DATA EXTRACT

------------------------

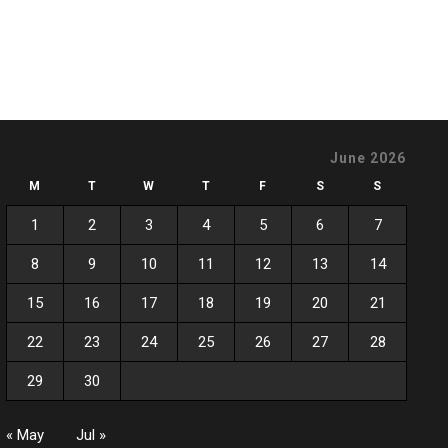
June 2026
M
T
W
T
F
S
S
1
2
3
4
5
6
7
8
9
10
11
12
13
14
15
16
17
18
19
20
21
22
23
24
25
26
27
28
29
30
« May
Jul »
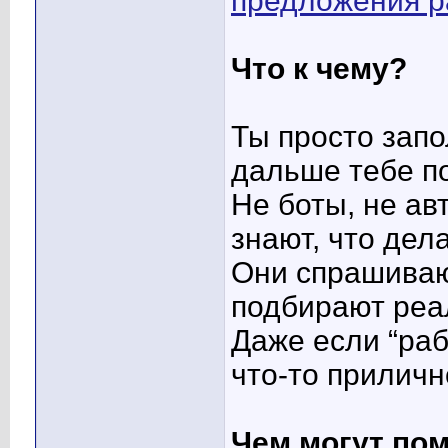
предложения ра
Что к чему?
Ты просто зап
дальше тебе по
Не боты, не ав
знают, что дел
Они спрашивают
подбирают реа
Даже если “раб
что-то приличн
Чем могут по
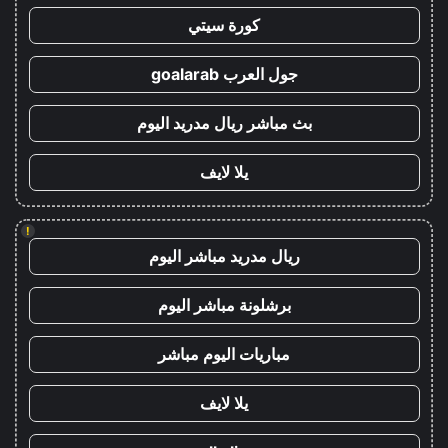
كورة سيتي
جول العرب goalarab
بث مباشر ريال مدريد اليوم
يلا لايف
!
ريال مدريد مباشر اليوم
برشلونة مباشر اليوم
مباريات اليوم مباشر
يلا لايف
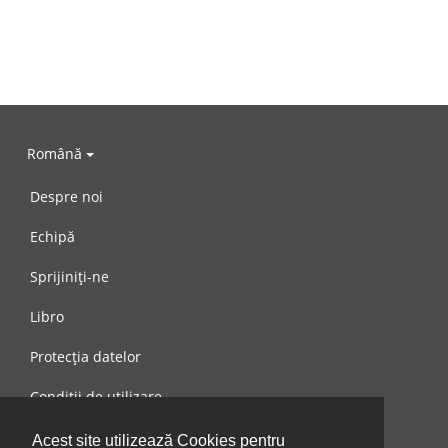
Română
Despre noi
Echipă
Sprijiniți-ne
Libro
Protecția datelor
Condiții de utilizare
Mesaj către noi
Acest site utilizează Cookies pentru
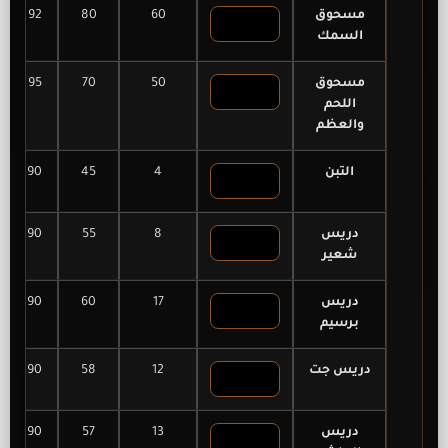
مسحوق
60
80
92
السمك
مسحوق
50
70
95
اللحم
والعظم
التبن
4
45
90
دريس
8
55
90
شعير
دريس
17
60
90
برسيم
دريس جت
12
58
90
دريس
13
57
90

------------------------

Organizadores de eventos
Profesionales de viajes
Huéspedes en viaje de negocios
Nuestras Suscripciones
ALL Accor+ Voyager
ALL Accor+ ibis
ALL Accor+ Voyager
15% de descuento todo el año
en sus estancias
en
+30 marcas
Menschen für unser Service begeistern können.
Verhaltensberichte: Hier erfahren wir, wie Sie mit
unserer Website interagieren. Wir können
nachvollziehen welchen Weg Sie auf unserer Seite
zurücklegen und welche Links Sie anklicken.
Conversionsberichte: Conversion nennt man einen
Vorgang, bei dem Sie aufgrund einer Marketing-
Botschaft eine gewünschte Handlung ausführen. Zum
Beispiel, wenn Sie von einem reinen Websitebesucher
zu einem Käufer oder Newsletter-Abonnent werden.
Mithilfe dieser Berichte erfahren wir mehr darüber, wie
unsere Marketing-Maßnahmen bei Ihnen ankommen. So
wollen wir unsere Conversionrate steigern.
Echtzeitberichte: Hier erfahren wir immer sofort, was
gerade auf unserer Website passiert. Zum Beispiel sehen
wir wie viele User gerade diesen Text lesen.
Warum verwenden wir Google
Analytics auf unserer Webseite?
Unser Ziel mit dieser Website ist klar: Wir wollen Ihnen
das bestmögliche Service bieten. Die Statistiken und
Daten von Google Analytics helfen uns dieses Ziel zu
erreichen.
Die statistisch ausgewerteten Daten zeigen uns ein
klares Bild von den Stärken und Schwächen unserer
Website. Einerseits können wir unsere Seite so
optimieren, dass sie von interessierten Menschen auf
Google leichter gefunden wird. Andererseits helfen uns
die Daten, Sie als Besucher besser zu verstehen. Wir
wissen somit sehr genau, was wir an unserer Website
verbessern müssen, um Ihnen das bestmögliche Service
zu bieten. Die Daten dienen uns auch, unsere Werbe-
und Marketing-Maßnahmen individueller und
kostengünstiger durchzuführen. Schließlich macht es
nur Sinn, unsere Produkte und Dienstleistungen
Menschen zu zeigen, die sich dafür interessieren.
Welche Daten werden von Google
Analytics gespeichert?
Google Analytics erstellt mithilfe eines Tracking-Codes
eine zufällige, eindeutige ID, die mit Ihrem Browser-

------------------------

WHAT THE TASK REQUIRES
Only the lines above from the one with "ALL Accor+ ibis" through the one with "Beispiel, wenn Sie" should be duplicated, character for character.

SOLVED EXERCISE
ALL Accor+ ibis
ALL Accor+ Voyager
15% de descuento todo el año
en sus estancias
en
+30 marcas
Menschen für unser Service begeistern können.
Verhaltensberichte: Hier erfahren wir, wie Sie mit
unserer Website interagieren. Wir können
nachvollziehen welchen Weg Sie auf unserer Seite
zurücklegen und welche Links Sie anklicken.
Conversionsberichte: Conversion nennt man einen
Vorgang, bei dem Sie aufgrund einer Marketing-
Botschaft eine gewünschte Handlung ausführen. Zum
Beispiel, wenn Sie von einem reinen Websitebesucher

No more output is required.